Bone homeostasis is maintained by the balance between osteoblastic bone formation and osteoclastic bone absorption. Recent studies revealed the interaction between the nervous system and bone metabolism (2, 3). The central nervous system controls bone through several osteoblast receptors (4). The efferent sympathetic pathway regulates osteoblasts via noradrenaline, which binds to the β-2-adrenergic receptor, and neuropeptide Y, which binds to the Y1 receptor (5, 6). On the other hand, sensory nerves regulate osteoblasts via semaphorin 3A, which binds to the plexin A4 receptor (7).
Electron microscopy has revealed the presence of nerve axons close to osteoblasts in bone tissue (8, 9). Additionally, sympathetic nerve fibers innervate the periosteum, and their interaction with osteoblasts affects the metabolism of the periosteum (10). Contact co-culture of osteoblasts and neuronal cells has been used in several studies (11-13). However, the comprehensive gene expression patterns of contact co-cultured osteoblasts and sympathetic neuronal cells have not yet been examined. Herein, we performed a DNA microarray analysis to investigate the relationship between osteoblasts and sympathetic neuronal cells in contact co-culture.
Materials and Methods
Cell cultures. The mouse pre-osteoblastic cell line MC3T3-E1 was maintained in α-modified minimum essential medium (αMEM; Wako, Osaka, Japan) supplemented with 1% penicillin/streptomycin and 10% fetal bovine serum (FBS) (14). The sympathetic neuronal cell line PC12, derived from rat pheochromocytoma, was maintained in high glucose Dulbecco’s modified eagle medium (DMEM; Wako) supplemented with 10% horse serum, 10% FBS, and 1% penicillin/streptomycin (15). The medium was changed every 3 days. All cultures were maintained at 37°C in humidified air containing 5% CO2. For the contact co-culture of MC3T3-E1 cells and PC12 cells, DMEM was used.
Microscopic observation. Cells were observed, and images were taken using an inverted microscope CKX53 (Olympus, Tokyo, Japan).
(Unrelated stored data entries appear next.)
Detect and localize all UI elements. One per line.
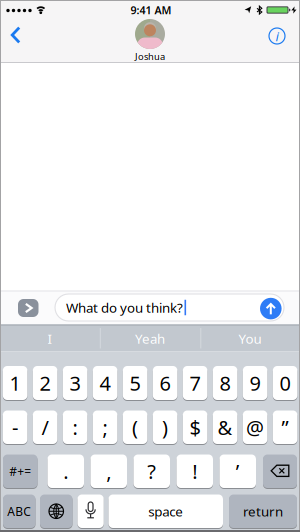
- staticText: .: [63, 458, 68, 485]
- button[interactable]: Back: [6, 24, 28, 46]
- staticText: (: [132, 414, 138, 441]
- button[interactable]: return: [229, 494, 297, 528]
- staticText: ABC: [7, 503, 31, 519]
- staticText: ’: [236, 458, 240, 485]
- button[interactable]: ABC: [3, 494, 36, 528]
- button[interactable]: Yeah: [102, 326, 198, 350]
- button[interactable]: 5: [123, 366, 147, 400]
- button[interactable]: Message field: [55, 294, 284, 321]
- staticText: You: [238, 330, 262, 347]
- button[interactable]: Send: [260, 298, 282, 319]
- staticText: Joshua: [135, 50, 165, 63]
- button[interactable]: 9: [243, 366, 267, 400]
- button[interactable]: 1: [3, 366, 27, 400]
- staticText: What do you think?: [66, 299, 183, 316]
- button[interactable]: ): [153, 410, 177, 444]
- staticText: ?: [147, 458, 156, 485]
- staticText: i: [276, 27, 278, 45]
- button[interactable]: !: [176, 454, 213, 488]
- button[interactable]: #+=: [3, 454, 38, 488]
- staticText: #+=: [9, 463, 31, 479]
- staticText: 3: [70, 370, 81, 396]
- button[interactable]: (: [123, 410, 147, 444]
- staticText: $: [190, 414, 201, 441]
- button[interactable]: space: [108, 494, 223, 528]
- staticText: 9:41 AM: [130, 3, 172, 17]
- staticText: I: [48, 330, 52, 347]
- button[interactable]: ’: [220, 454, 256, 488]
- staticText: 9: [250, 370, 261, 396]
- staticText: :: [73, 414, 78, 441]
- button[interactable]: $: [183, 410, 207, 444]
- button[interactable]: 6: [153, 366, 177, 400]
- staticText: 7: [190, 370, 201, 396]
- staticText: 8: [220, 370, 231, 396]
- button[interactable]: 0: [273, 366, 297, 400]
- staticText: 6: [160, 370, 171, 396]
- button[interactable]: Apps: [18, 299, 38, 317]
- staticText: !: [192, 458, 197, 485]
- button[interactable]: 8: [213, 366, 237, 400]
- staticText: ;: [103, 414, 108, 441]
- button[interactable]: -: [3, 410, 27, 444]
- button[interactable]: ?: [134, 454, 170, 488]
- button[interactable]: Next keyboard: [40, 494, 72, 528]
- staticText: 0: [280, 370, 291, 396]
- staticText: -: [12, 414, 18, 441]
- staticText: return: [243, 502, 283, 520]
- button[interactable]: Details: [269, 27, 285, 45]
- staticText: 1: [10, 370, 21, 396]
- staticText: @: [246, 414, 264, 441]
- staticText: 4: [100, 370, 111, 396]
- button[interactable]: Delete: [263, 454, 297, 488]
- staticText: &: [218, 414, 233, 441]
- staticText: ): [162, 414, 168, 441]
- button[interactable]: ;: [93, 410, 117, 444]
- button[interactable]: /: [33, 410, 57, 444]
- staticText: ,: [106, 458, 111, 485]
- staticText: 5: [130, 370, 141, 396]
- button[interactable]: 4: [93, 366, 117, 400]
- button[interactable]: &: [213, 410, 237, 444]
- staticText: /: [42, 414, 49, 441]
- button[interactable]: Joshua profile: [135, 19, 165, 49]
- staticText: ”: [282, 414, 289, 441]
- staticText: Yeah: [135, 330, 165, 347]
- button[interactable]: 3: [63, 366, 87, 400]
- button[interactable]: You: [202, 326, 298, 350]
- button[interactable]: .: [48, 454, 84, 488]
- button[interactable]: 2: [33, 366, 57, 400]
- button[interactable]: @: [243, 410, 267, 444]
- staticText: 2: [40, 370, 51, 396]
- button[interactable]: I: [2, 326, 98, 350]
- button[interactable]: ,: [90, 454, 127, 488]
- button[interactable]: Dictate: [78, 494, 104, 528]
- button[interactable]: :: [63, 410, 87, 444]
- button[interactable]: 7: [183, 366, 207, 400]
- button[interactable]: ”: [273, 410, 297, 444]
- staticText: space: [148, 502, 183, 520]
Mineralization assay. For the contact co-culture, PC12 and MC3T3- E1 cells were combined at 6×104 cells each in 12-well plates. Single cultures were seeded at 6×104 cells in 12-well plates. The mineralization assay was performed as previously described (16). After reaching confluence, cells were incubated with ascorbic acid (50 μg/ml) and β-glycerophosphate (10 mM) for 21 days. Calcium mineralization of the cells was determined by alizarin red staining after the cells were fixed with ice-cold 70% ethanol. Each reaction was performed in triplicate on three individual samples.
Immunofluorescence staining. Cells were seeded in Falcon™ 8-well chambered cell culture slides (Thermo Fisher Scientific, Wilmington, DE, USA) for 48 h. Then, they were fixed with icecold 4% paraformaldehyde for 15 min, permeabilized with 1.0% Triton X-100 in phosphate-buffered saline for 30 min at 37°C, blocked with 10% normal rabbit immunoglobulin (Ig) G and 10% normal mouse IgG in tris-buffered saline for 1 h, and incubated with anti-connexin 43 rabbit polyclonal antibody (#3512, Cell Signaling, Danvers, MA, USA) and anti-neurofilament-L (DA2) mouse monoclonal antibody (#2835, Cell Signaling). Cells were then incubated with both Alexa Fluor 488 goat anti-mouse IgG and Alexa Fluor 568 goat anti-rabbit IgG diluted at 1/200. The cell nuclei were visualized using Vectashield Mounting Medium with DAPI (H- 1500, Vector Laboratories, Burlingame, CA, USA). Each reaction was performed in triplicate on three individual samples.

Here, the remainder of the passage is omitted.